Please copy every line from the following entries in which the word "viel" appears.

-- RECORDED DATA follows --

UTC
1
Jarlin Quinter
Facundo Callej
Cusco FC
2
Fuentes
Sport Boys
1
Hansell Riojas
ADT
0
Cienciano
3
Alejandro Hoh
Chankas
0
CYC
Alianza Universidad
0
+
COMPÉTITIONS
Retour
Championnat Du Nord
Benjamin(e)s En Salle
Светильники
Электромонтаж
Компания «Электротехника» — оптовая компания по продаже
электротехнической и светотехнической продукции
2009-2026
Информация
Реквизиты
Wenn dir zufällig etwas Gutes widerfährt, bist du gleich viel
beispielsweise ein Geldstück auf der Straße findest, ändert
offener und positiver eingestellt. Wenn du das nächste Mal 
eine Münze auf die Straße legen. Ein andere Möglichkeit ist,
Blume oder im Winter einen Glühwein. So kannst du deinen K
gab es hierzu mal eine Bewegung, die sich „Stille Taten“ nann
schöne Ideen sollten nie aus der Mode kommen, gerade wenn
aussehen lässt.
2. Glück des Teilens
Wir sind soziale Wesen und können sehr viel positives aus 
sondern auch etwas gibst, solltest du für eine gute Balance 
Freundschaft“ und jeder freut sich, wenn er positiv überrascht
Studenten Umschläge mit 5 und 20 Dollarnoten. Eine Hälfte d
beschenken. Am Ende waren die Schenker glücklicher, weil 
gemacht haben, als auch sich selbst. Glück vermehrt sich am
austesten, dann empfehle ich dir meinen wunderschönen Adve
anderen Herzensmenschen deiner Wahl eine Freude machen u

-- RECORDED DATA concluded --
-- RECORDED DATA follows --

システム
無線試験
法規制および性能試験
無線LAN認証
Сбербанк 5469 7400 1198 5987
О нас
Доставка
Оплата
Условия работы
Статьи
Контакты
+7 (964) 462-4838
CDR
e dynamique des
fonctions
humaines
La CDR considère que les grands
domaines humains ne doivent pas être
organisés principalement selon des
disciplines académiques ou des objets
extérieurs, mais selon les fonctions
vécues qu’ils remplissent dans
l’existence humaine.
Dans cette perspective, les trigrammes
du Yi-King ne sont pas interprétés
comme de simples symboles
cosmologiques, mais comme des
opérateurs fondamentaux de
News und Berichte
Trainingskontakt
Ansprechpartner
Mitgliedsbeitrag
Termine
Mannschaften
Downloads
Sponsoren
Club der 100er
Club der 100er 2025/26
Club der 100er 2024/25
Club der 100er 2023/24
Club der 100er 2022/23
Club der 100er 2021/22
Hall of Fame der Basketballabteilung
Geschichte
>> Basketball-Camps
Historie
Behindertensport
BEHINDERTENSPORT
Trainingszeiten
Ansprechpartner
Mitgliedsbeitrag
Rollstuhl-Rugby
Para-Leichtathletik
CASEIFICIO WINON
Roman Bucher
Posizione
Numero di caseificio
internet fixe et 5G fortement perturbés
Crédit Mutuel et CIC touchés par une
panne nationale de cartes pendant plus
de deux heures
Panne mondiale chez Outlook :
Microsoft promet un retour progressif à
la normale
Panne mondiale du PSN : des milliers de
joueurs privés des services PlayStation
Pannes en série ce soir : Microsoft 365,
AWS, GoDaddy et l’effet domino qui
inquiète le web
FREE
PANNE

-- RECORDED DATA concluded --

ANSWER FOR THIS EXERCISE:
Wenn dir zufällig etwas Gutes widerfährt, bist du gleich viel
Wir sind soziale Wesen und können sehr viel positives aus 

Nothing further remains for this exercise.